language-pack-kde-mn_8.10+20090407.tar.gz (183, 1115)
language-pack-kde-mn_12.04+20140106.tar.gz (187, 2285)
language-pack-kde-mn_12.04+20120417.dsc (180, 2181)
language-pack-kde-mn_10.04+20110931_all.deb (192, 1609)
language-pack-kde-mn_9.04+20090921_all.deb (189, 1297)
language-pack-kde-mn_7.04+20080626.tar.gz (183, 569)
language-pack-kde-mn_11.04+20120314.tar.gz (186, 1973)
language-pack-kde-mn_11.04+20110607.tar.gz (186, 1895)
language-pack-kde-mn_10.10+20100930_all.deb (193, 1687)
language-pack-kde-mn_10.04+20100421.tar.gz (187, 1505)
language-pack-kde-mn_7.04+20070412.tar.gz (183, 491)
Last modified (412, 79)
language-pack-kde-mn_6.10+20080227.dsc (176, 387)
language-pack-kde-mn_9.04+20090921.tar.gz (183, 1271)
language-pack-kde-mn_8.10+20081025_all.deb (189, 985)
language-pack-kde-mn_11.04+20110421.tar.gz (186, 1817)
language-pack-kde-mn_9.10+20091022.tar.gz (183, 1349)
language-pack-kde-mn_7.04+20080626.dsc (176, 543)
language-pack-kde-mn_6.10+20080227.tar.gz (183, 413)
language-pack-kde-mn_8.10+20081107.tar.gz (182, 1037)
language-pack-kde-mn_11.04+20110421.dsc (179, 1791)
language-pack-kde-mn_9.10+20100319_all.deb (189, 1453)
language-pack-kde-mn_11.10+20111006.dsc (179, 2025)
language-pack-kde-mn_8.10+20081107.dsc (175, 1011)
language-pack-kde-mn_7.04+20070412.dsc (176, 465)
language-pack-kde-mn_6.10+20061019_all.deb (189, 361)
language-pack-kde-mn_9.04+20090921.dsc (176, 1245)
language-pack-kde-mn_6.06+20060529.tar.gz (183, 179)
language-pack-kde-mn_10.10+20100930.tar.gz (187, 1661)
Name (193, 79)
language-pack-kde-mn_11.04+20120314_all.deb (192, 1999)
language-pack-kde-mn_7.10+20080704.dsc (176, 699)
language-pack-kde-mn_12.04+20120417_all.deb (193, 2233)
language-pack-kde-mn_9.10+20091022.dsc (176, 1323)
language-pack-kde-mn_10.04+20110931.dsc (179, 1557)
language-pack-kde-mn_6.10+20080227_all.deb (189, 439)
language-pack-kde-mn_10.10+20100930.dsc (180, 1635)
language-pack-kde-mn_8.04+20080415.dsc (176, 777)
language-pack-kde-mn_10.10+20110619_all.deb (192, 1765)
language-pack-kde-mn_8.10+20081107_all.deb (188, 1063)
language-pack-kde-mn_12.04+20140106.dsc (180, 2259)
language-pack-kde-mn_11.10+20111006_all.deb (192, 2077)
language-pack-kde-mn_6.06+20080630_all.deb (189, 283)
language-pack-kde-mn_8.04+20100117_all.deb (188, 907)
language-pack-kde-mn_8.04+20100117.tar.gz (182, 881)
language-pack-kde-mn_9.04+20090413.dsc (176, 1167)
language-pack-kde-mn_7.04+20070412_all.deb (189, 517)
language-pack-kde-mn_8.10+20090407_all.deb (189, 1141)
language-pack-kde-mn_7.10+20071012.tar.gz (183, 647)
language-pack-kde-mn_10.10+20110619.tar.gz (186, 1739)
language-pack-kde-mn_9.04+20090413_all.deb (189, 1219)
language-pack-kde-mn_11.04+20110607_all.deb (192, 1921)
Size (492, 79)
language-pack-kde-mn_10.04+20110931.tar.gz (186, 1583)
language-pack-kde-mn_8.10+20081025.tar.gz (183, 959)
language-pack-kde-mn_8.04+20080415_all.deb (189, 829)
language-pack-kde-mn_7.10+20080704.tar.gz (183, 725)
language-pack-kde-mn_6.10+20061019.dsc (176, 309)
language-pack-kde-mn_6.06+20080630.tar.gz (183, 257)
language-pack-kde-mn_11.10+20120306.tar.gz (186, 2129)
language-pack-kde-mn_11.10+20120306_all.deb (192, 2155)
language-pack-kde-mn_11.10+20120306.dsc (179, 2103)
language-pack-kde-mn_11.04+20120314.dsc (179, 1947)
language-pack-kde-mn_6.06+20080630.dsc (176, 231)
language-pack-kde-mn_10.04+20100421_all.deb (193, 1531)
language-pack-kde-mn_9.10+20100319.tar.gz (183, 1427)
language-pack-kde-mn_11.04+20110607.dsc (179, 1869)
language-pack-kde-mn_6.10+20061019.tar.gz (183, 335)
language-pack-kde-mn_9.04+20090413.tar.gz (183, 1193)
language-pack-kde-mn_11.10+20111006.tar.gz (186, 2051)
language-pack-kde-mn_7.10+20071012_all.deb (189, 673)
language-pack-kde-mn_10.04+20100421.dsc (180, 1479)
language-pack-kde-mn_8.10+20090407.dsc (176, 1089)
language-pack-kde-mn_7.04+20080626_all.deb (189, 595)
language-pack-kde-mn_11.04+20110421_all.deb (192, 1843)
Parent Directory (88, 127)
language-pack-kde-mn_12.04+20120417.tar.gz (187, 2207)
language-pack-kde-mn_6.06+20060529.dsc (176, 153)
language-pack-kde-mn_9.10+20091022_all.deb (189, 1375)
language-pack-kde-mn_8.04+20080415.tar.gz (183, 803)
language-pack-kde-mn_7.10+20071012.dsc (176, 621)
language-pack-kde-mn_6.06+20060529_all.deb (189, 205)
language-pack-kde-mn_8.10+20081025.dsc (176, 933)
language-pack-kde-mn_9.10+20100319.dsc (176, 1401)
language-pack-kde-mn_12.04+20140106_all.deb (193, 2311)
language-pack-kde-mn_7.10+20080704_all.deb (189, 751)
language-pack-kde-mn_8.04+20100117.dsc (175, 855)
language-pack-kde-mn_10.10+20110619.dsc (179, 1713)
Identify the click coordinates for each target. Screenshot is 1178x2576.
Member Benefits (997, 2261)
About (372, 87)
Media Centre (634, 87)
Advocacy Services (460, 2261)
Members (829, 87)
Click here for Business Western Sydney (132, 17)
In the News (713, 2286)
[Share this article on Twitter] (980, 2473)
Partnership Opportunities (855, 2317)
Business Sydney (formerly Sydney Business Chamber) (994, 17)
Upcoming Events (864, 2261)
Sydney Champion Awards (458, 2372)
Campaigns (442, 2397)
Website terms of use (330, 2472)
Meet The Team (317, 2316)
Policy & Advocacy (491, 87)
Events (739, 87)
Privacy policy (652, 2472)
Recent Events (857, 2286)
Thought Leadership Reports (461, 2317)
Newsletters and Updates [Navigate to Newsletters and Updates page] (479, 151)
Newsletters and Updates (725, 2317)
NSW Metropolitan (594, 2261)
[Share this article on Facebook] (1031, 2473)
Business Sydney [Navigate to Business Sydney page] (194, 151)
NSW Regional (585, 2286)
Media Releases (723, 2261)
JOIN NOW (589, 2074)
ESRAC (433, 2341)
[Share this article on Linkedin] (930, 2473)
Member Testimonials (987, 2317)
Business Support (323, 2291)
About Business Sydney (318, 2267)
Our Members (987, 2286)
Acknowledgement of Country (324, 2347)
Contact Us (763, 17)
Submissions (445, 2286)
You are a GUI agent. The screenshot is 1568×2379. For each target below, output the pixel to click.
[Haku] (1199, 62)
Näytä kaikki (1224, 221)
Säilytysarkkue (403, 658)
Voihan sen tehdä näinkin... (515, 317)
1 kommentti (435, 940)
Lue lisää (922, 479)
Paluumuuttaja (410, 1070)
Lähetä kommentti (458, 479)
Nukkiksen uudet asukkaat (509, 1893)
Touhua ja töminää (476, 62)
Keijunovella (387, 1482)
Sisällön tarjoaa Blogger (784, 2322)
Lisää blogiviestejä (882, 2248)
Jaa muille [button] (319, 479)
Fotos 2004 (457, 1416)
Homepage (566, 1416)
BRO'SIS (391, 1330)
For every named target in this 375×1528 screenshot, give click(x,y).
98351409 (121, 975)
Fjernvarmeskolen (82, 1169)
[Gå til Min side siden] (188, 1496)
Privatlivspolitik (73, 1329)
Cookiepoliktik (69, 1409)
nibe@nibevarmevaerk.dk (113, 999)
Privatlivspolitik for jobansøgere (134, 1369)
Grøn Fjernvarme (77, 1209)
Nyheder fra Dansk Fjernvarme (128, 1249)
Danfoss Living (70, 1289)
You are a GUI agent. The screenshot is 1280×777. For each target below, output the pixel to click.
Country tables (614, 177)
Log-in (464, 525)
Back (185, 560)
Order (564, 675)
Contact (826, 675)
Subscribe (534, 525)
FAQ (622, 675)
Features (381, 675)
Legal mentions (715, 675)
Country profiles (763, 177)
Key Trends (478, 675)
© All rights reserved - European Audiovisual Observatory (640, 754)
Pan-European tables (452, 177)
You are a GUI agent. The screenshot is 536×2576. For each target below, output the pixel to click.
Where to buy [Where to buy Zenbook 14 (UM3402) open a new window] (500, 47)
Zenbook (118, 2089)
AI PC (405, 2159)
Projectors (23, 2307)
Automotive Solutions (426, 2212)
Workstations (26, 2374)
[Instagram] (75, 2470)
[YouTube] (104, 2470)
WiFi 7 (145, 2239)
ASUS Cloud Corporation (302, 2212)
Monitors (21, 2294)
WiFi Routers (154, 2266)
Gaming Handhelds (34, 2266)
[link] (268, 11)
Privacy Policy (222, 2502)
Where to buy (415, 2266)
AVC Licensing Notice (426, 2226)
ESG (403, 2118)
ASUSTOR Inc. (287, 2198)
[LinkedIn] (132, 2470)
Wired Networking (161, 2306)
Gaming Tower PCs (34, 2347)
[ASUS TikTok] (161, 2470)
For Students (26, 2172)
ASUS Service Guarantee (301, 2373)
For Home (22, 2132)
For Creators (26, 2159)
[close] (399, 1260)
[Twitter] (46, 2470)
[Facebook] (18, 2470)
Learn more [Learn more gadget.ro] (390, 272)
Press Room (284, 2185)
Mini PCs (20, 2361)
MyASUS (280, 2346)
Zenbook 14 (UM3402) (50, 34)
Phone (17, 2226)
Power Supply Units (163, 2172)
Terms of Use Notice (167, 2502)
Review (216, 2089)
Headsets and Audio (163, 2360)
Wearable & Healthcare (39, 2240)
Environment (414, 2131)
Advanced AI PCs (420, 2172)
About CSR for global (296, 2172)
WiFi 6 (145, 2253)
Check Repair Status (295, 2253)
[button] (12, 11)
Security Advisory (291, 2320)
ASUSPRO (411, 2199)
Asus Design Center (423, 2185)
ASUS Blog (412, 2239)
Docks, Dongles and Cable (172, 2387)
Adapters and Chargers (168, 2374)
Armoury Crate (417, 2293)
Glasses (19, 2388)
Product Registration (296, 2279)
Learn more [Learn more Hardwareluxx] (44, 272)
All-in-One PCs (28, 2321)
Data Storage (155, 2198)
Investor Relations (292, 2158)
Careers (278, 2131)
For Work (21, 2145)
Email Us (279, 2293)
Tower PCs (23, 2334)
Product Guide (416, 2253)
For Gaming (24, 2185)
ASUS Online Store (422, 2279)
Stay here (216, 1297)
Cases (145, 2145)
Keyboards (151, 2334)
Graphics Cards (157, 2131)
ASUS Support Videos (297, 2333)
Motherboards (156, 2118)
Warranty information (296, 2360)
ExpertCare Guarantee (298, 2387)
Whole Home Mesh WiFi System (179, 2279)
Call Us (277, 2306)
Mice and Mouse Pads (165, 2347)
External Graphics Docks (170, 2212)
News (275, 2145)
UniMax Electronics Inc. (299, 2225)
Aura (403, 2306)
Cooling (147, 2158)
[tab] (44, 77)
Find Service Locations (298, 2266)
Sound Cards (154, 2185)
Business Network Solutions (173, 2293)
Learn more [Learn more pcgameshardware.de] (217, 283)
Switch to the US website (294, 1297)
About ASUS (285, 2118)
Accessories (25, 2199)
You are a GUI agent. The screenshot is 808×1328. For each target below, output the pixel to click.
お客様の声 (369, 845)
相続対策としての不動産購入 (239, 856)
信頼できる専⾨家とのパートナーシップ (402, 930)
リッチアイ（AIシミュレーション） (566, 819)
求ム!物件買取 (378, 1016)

------------------------------

WHAT YOU SHOULD DO:
From the listing above, the lines starting with the one that has "Investor Relations (292, 2158)" and running through the one that has "ASUS Support Videos (297, 2333)" should be copied exactly, ends included.

RESPONSE TO THIS EXERCISE:
Investor Relations (292, 2158)
Careers (278, 2131)
For Work (21, 2145)
Email Us (279, 2293)
Tower PCs (23, 2334)
Product Guide (416, 2253)
For Gaming (24, 2185)
ASUS Online Store (422, 2279)
Stay here (216, 1297)
Cases (145, 2145)
Keyboards (151, 2334)
Graphics Cards (157, 2131)
ASUS Support Videos (297, 2333)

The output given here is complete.